Reputation: 982
I have a table of employment by city and industry
df <- read.table(text="city industry emp
Washington Auto 2
Washington Aero 2
Boston Auto 4
Boston Aero 2", header = TRUE)
I want to calculate a Relative Diversity Index by city, i.e. the sum for each city, over all industries, of the absolute value of the difference between each industry’s share in local employment and its share in national employment. The math looks like this: RDIc = 1/∑i|Sci-Si| (small letters are subscripts: c for city and i for industry; RDI is the index; S means share).
Using the above data, I should get:
city rdi
Washington 5
Boston 7.5
Because:
Of course, this is mock data and I have 100s of cities and industries.

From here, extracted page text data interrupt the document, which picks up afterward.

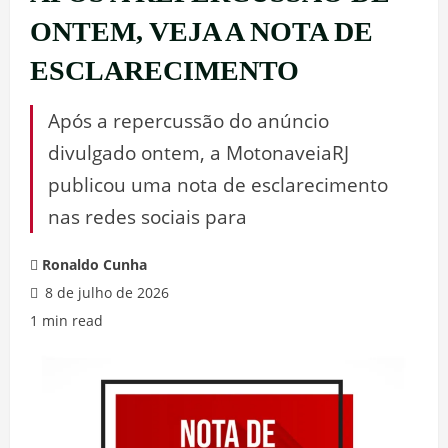
ONTEM, VEJA A NOTA DE
ESCLARECIMENTO
Após a repercussão do anúncio
divulgado ontem, a MotonaveiaRJ
publicou uma nota de esclarecimento
nas redes sociais para
Ronaldo Cunha
8 de julho de 2026
1 min read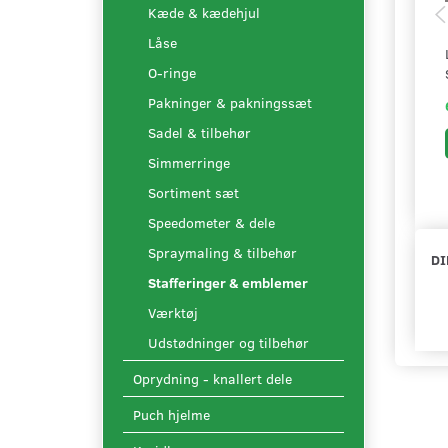
Kæde & kædehjul
Låse
O-ringe
Pakninger & pakningssæt
Sadel & tilbehør
Simmerringe
Sortiment sæt
Speedometer & dele
Spraymaling & tilbehør
DI
Stafferinger & emblemer
Værktøj
Udstødninger og tilbehør
Oprydning - knallert dele
Puch hjelme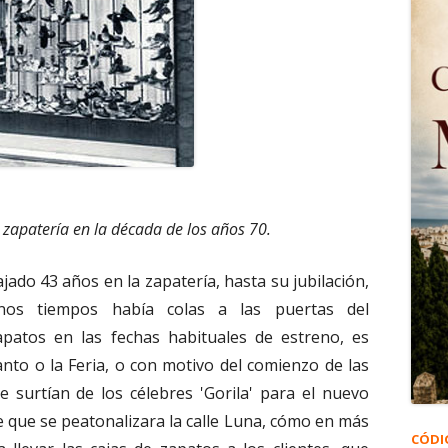
a zapatería en la década de los años 70.
jado 43 años en la zapatería, hasta su jubilación,
os tiempos había colas a las puertas del
patos en las fechas habituales de estreno, es
Santo o la Feria, o con motivo del comienzo de las
e surtían de los célebres 'Gorila' para el nuevo
 que se peatonalizara la calle Luna, cómo en más
CÓDI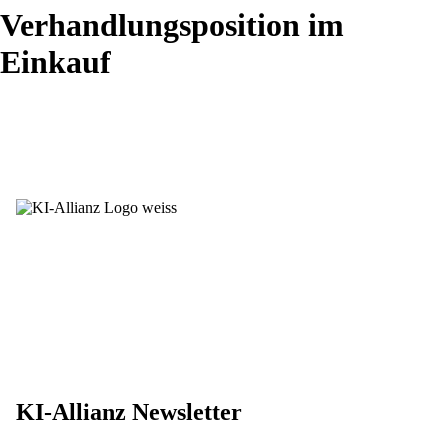
Verhandlungsposition im
Einkauf
Newsletter
LinkedIn
Karriere
Styleguide
Fotocredits
Presse
Kontakt
Impressum
Datenschutz
KI-Allianz Newsletter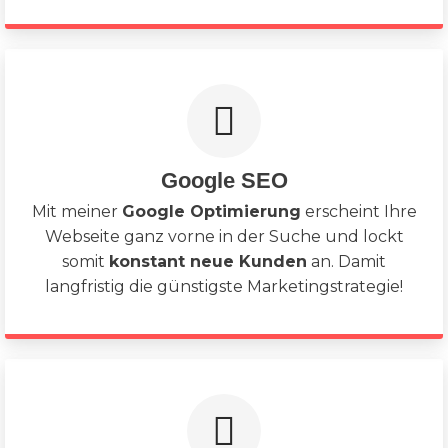
Google SEO
Mit meiner
Google Optimierung
erscheint Ihre
Webseite ganz vorne in der Suche und lockt
somit
konstant neue Kunden
an. Damit
langfristig die günstigste Marketingstrategie!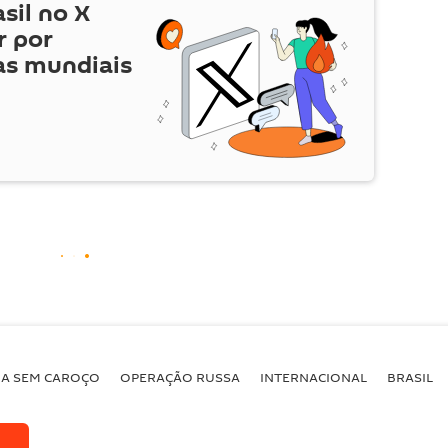
asil no
X
r por
as mundiais
BA SEM CAROÇO
OPERAÇÃO RUSSA
INTERNACIONAL
BRASIL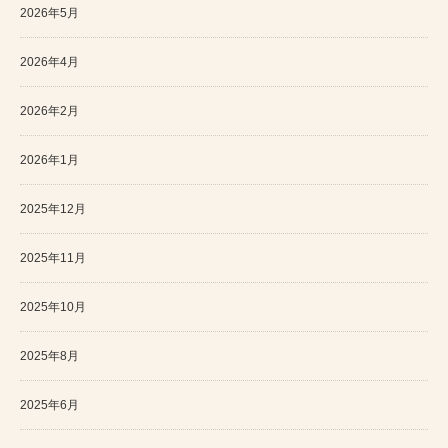
2026年5月
2026年4月
2026年2月
2026年1月
2025年12月
2025年11月
2025年10月
2025年8月
2025年6月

I haven't been able to do this in R, even in multiple steps, short of splitting the df by city and then reassembling it, which seems very clunky.
Upvotes: 1
Views: 63
Reputation: 3502
This answer is based on the nice answer by @Gregor. I have just tried to reduce the steps so you don't need to create another data.frame and then join it
df1 <- df %>%
mutate(ind_total = sum(emp)) %>%
group_by(industry) %>%
mutate(si = sum(emp) / first(ind_total)) %>%
group_by(city) %>%
mutate(sci = emp / sum(emp)) %>%
summarise(rdi = 1 / sum(abs(sci - si)))
> df1
# A tibble: 2 × 2
city rdi
<fctr> <dbl>
1 Boston 7.5
2 Washington 5.0
Upvotes: 3
Reputation: 145825
Lots of little steps, but this works
library(dplyr)
natl = df %>%
mutate(ind_total = sum(emp)) %>%
group_by(industry) %>%
summarize(si = sum(emp) / first(ind_total)) %>%
select(industry, si)
result = df %>%
group_by(city) %>%
mutate(sci = emp / sum(emp)) %>%
inner_join(natl) %>%
group_by(city) %>%
summarize(rdi = 1 / sum(abs(sci - si)))
result
# # A tibble: 2 × 2
# city rdi
# <fctr> <dbl>
# 1 Boston 7.5
# 2 Washington 5.0
Upvotes: 2